TASK ITEM:
Copy exactly the lines from the beginning of the data down to and including the line holding "Жарияланым алдын ала", without any pictures.

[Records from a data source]
------------------------------------------------
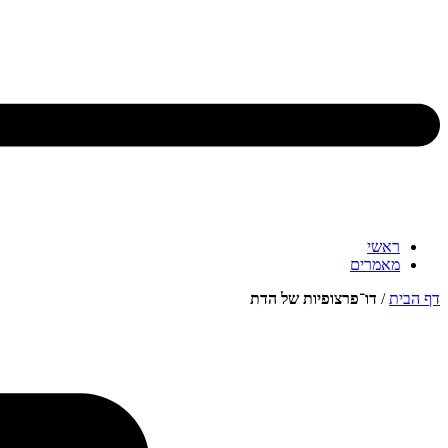
ראשי
מאמרים
דף הבית
/
דו־פרצופיות של הדת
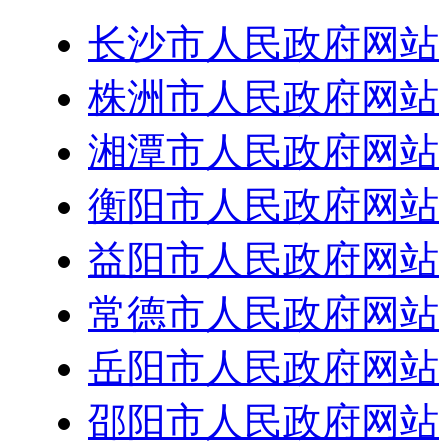
长沙市人民政府网站
株洲市人民政府网站
湘潭市人民政府网站
衡阳市人民政府网站
益阳市人民政府网站
常德市人民政府网站
岳阳市人民政府网站
邵阳市人民政府网站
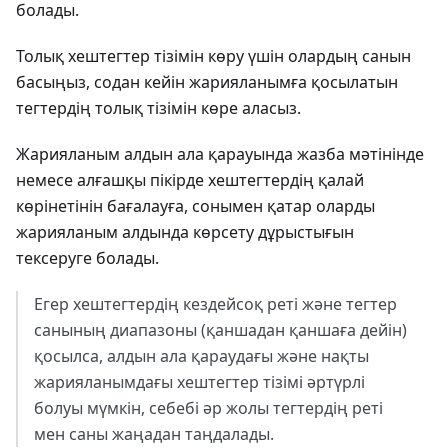
болады.
Толық хештегтер тізімін көру үшін олардың санын
басыңыз, содан кейін жарияланымға қосылатын
тегтердің толық тізімін көре аласыз.
Жарияланым алдын ала қарауында жазба мәтінінде
немесе алғашқы пікірде хештегтердің қалай
көрінетінін бағалауға, сонымен қатар оларды
жарияланым алдында көрсету дұрыстығын
тексеруге болады.
Егер хештегтердің кездейсоқ реті және тегтер
санының диапазоны (қаншадан қаншаға дейін)
қосылса, алдын ала қараудағы және нақты
жарияланымдағы хештегтер тізімі әртүрлі
болуы мүмкін, себебі әр жолы тегтердің реті
мен саны жаңадан таңдалады.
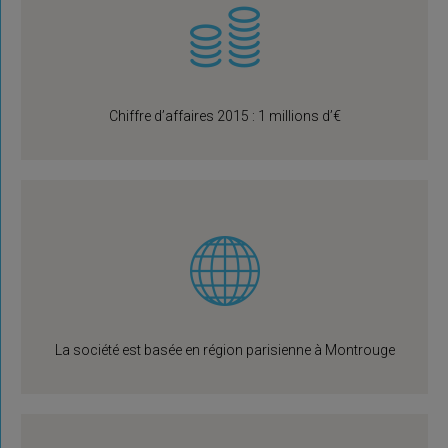
Chiffre d’affaires 2015 : 1 millions d’€
La société est basée en région parisienne à Montrouge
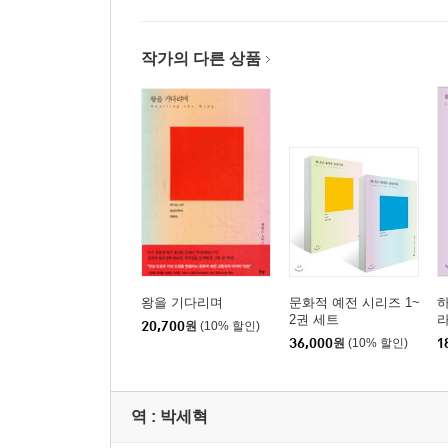
1장 에로스적 이해
2장 사회적 몸
2부 성화된 지각
작가의 다른 상품
3장 “우리는 살기 위해 자신에게 이야기를 들려준다
4장 세계 회복하기/다시 이야기하기_선교를 위한 
인명 찾아보기
주제 찾아보기
『왕을 기다리며』
머리말
왕을 기다리며
문화적 예전 시리즈 1~
감사의 말
2권 세트
20,700
원
(10% 할인)
36,000
원
(10% 할인)
1
서론 예전적 정치: 공공신학 개혁하기
1장 의례 이야기: 민주주의의 예배
역 :
박세혁
2장 폴리스로서의 교회 재고하기: 교회의 무게 중
3장 복음의 분화구: 자유주의의 빌려온 자본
------------------------------------------------
YOUR SOLUTION:
ראשי
מאמרים
דף הבית
/
דו־פרצופיות של הדת
长沙市人民政府网站
株洲市人民政府网站
湘潭市人民政府网站
衡阳市人民政府网站
益阳市人民政府网站
常德市人民政府网站
岳阳市人民政府网站
邵阳市人民政府网站
болады.
Толық хештегтер тізімін көру үшін олардың санын
басыңыз, содан кейін жарияланымға қосылатын
тегтердің толық тізімін көре аласыз.
Жарияланым алдын ала қарауында жазба мәтінінде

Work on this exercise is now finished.